Method 1: acoustic recordings. This would be the easiest way to record my heartbeat. I could tape a stethoscope to my chest, insert a small microphone in the earpiece, connect the microphone to my PC, and record sound data for several hours. Theoretically it would work, but it would be highly prone to noise from breathing, and I would have to lay perfectly still to avoid noise caused by movements. The data (trace) would have to be smoothed, processed with a band-pass filter (to eliminate interference), and heartbeats could be calculated. However, this would only give me heart beat time information…
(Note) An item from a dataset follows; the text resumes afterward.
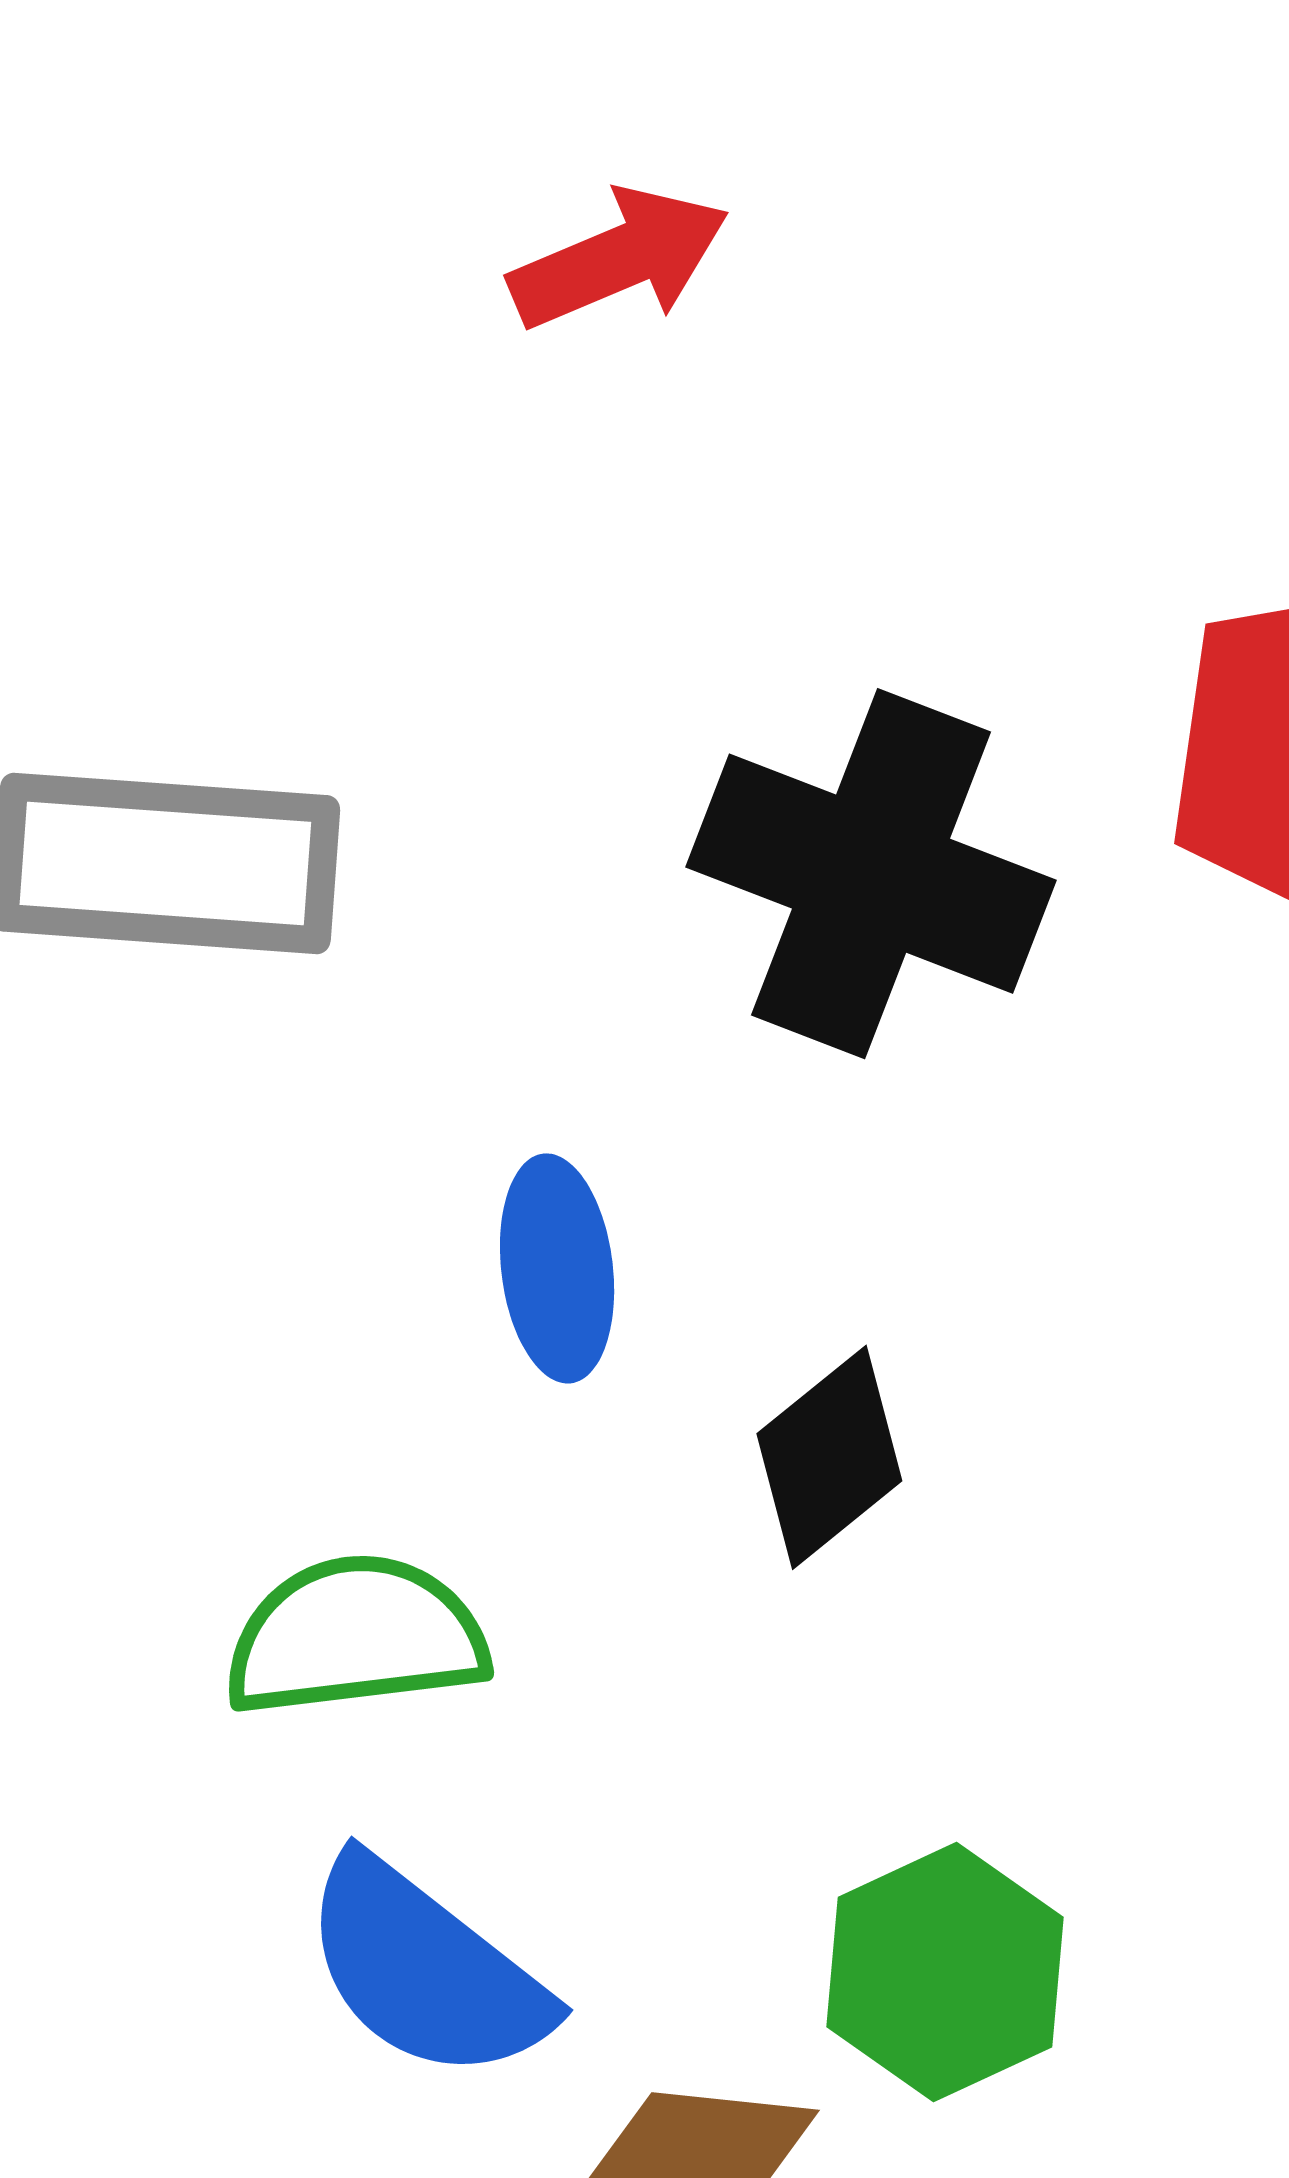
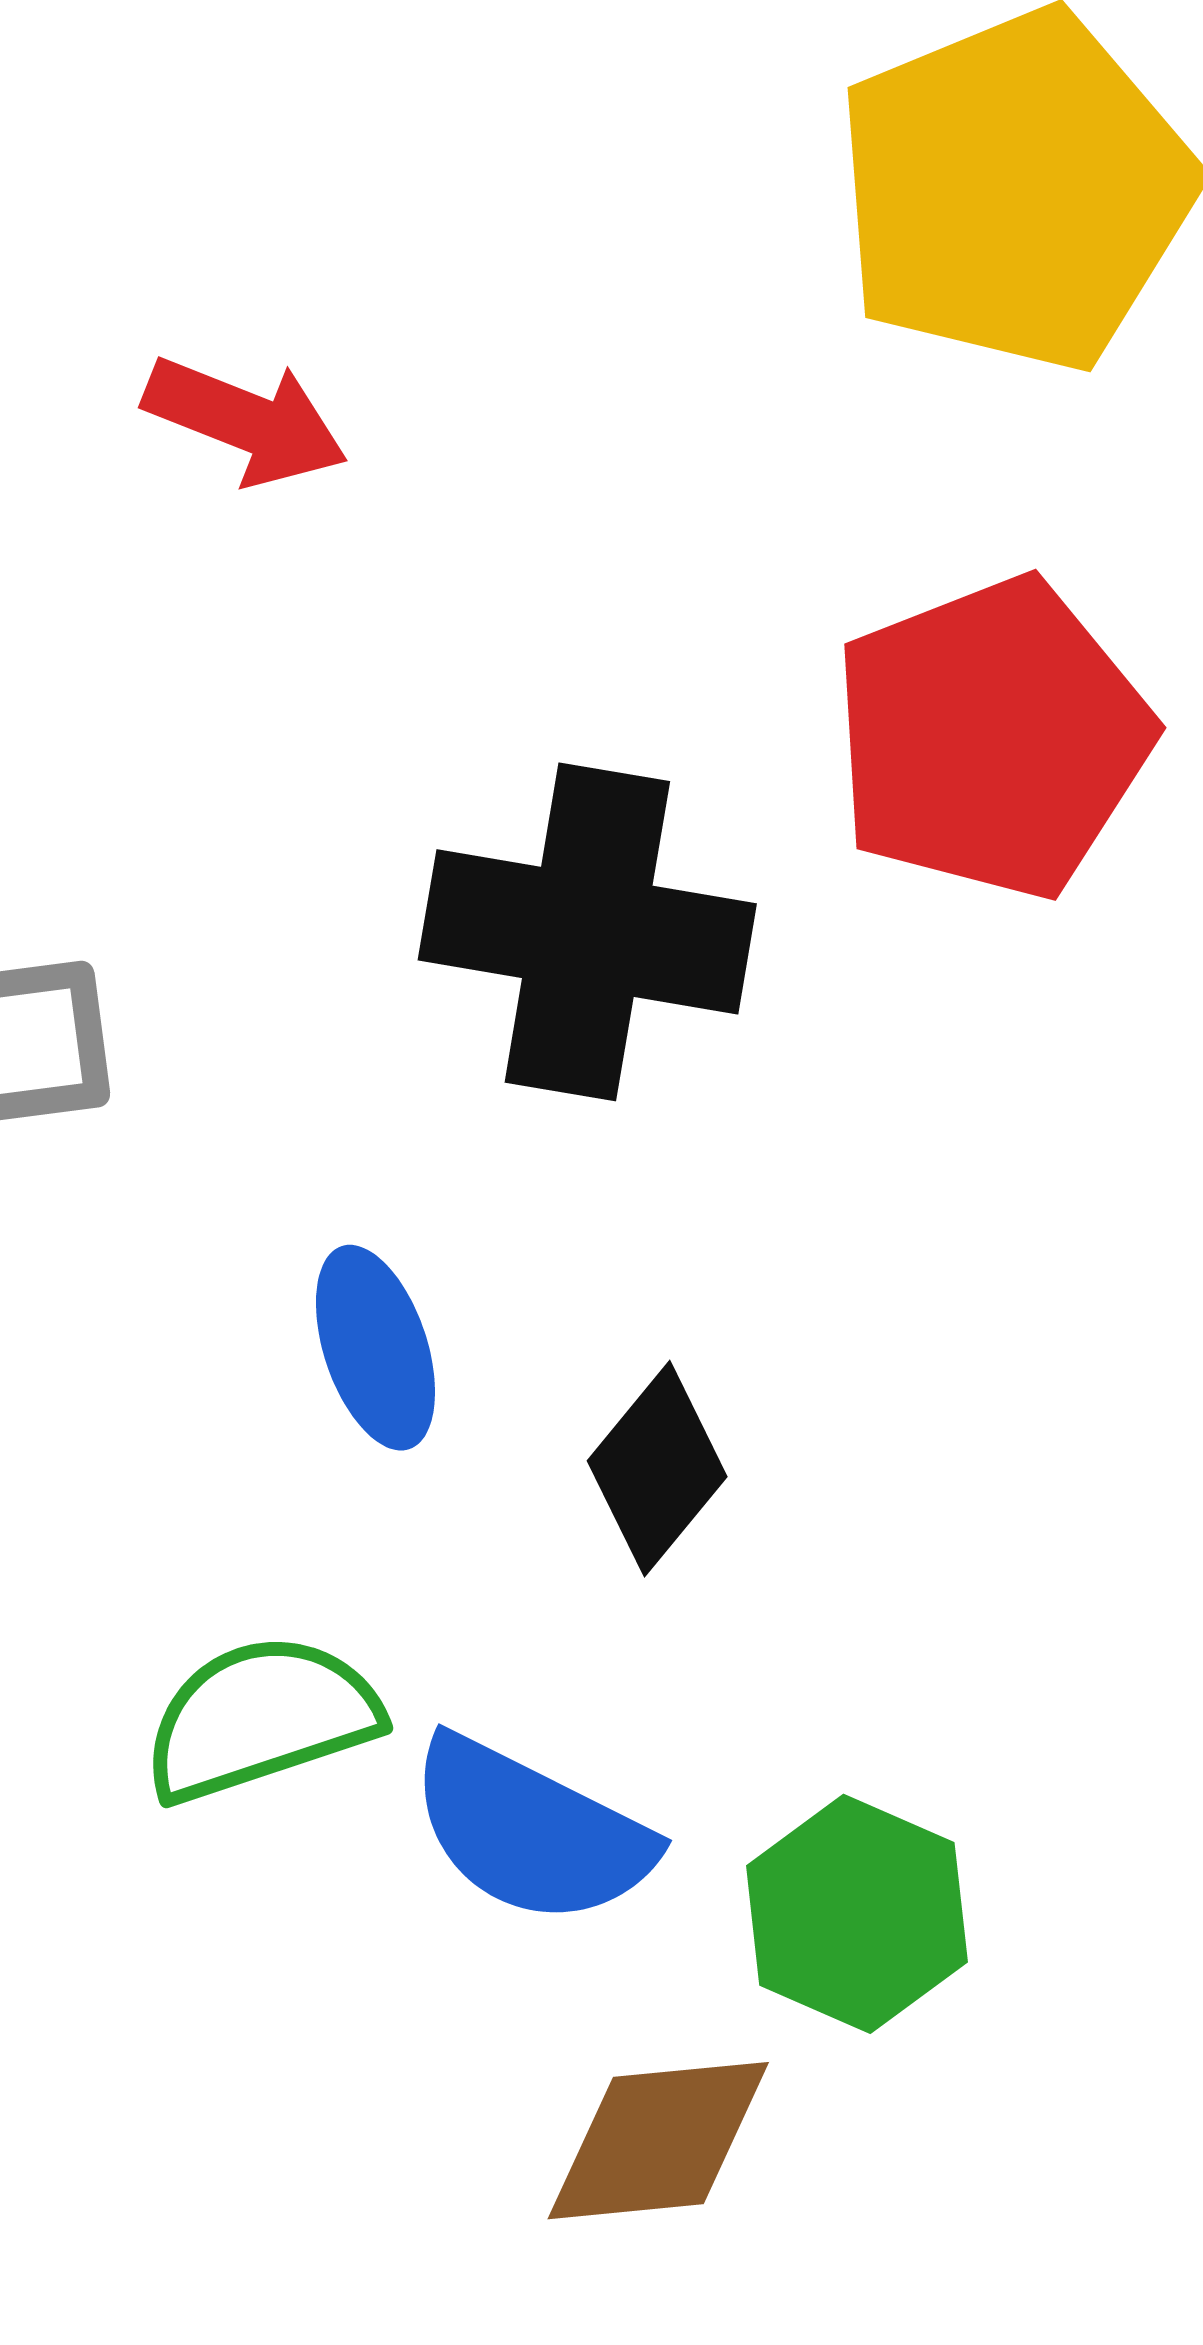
red arrow: (619, 259) -> (246, 421), turned 56
blue semicircle: (426, 1970) -> (531, 1831), moved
Method 2: electrical recordings. This would be a little more complicated, but generate much more information. I could record the electrical activity of my heart, and the charts would look like the cool electrocardiograms (ECGs) that you see on TV shows. I did a little Googling and found that similar things have been done before with common electrical components. I think I’m going to follow the guide on this page and build the circuit seen below:

Supposedly, the data I can obtain looks something like the image below. I’d attach 3 electrodes to my body (chest, arm, and leg), hook them up to my little circuit, then connect to circuit to my PCs sound card. I’d record the trace (maybe while I sleep?) and analyze it with Python/Numpy/Matplotlib. There are several websites which demonstrate how to build DIY ECG recording devices, but none of these seem to go into depth analyzing the data they obtain. Hopefully I could fill this little niche on the internet. We’ll see what happens. I have my thesis to work on, and a whole bunch of other stuff on my plate right now.

UPDATE: I found an much simpler ECG circuit I can make from parts I already have at my house. It has tons of noise, but maybe I can filter that out somehow?